Redorer le blason ou remplir les caisses ?

Or, aujourd’hui, comme tout le monde le répète à l’envie, le foot tricolore traverse une petite crise de croissance après des décennies de lente, mais irrésistible hégémonie dans la petite lucarne (malgré les efforts de Stade 2) et dans le cœur de nos compatriotes. Son capital sympathie s’est un peu amenuisé depuis Knyssa, et le comportement de ses joueurs, qui surtout ne gagnent rien, lui colle une sale réputation. « En retour, explique Boris Helleu, professeur assistant à l’université de Caen, de nombreuses petites villes ont commencé à infléchir leur stratégie de marketing territorial par le sport. Elles se sont petit à petit positionnées sur des sports collectifs mineurs, comme Tarbes avec le basket féminin, ou même des événements exceptionnels plus faciles à gérer en régie directe comme le triathlon à Embrun. En gros, elles ne misent plus sur le foot, dont le ticket d’entrée est cher et très aléatoire. »

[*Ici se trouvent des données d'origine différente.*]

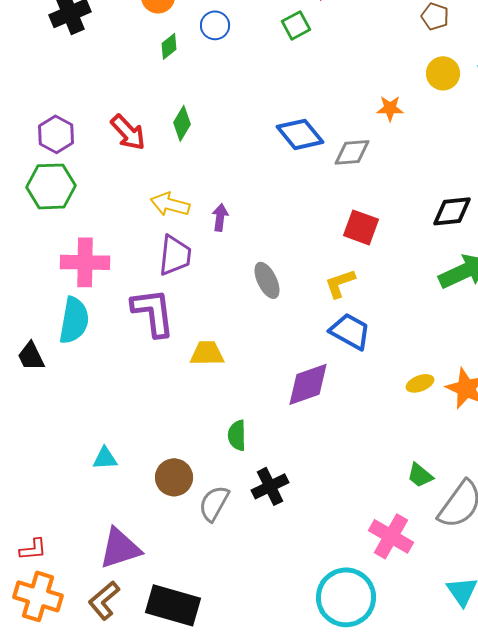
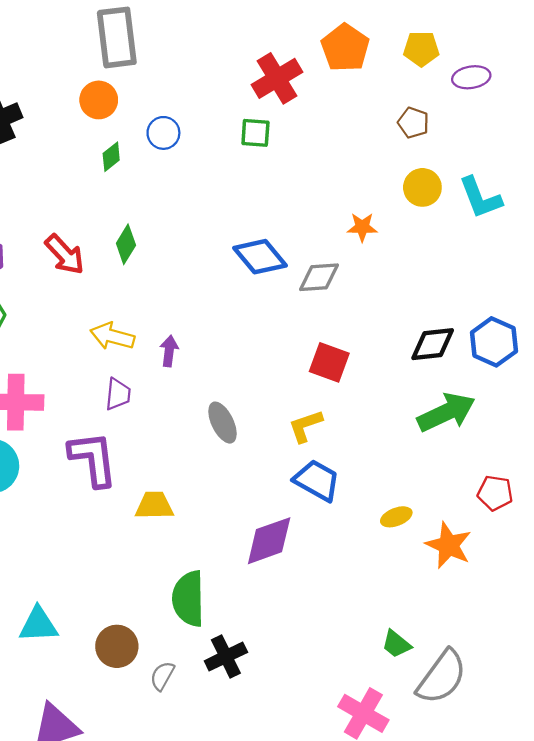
green square: (296, 25) -> (255, 133), turned 32
purple trapezoid: (175, 255) -> (118, 394), size x0.7
yellow ellipse: (420, 383) -> (396, 517), moved
green semicircle: (237, 435) -> (188, 599), size x1.6
cyan triangle: (105, 458) -> (38, 625), size x1.4
gray semicircle: (214, 503) -> (162, 676), size x0.7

Seul hic, malgré sa vulgarité sociale, son peu d’aura et surtout d’utilité politique (comme en 1998), par un de ses mystères qui se dénomme la pesanteur culturelle, il reste malgré tout le plus regardé, donc le plus gros vecteur économique (ce qui ne signifie pas rentable), bref celui qui truste le gros de l’attention médiatique et des revenus affairants. Certes, ce petit passage à vide libère un peu d’espace et semble réveiller les ambitions des autres FF, qui peuvent s’enorgueillir de remonter un peu le moral des Français plutôt que de le plomber. Le choix du PSG semble presque leur donner raison de croire au père Noël. Car tous ces petits sports qui se sont pour certains lancés dans l’aventure du professionnalisme (plus ou moins semi ou honteux, largement subventionné par l’État, puisque les clubs de hand dépendent pour moitié et ceux de volley aux deux tiers des aides publiques) espèrent, en gros, juste suivre, sans se l’avouer, le chemin du foot, économique et populaire, priant pour que, par miracle, la France se transforme en USA bis, un pays où plusieurs sports pro peuvent cohabiter dans l’engouement et la richesse. C’est tout le paradoxe de cette manœuvre de la diversification. Les investisseurs veulent utiliser les méthodes éprouvées dans le foot pour garantir aux consommateurs la qualité du produit qu’ils vendent, quitte à jouer sur un nom qui tire sa gloire du ballon rond, tout en mobilisant l’identité « préservée » des « autres équipes » ou « sportifs » portant les couleurs de la marque. À ce jeu de dupes, on se demande qui trompe le plus son monde et le public.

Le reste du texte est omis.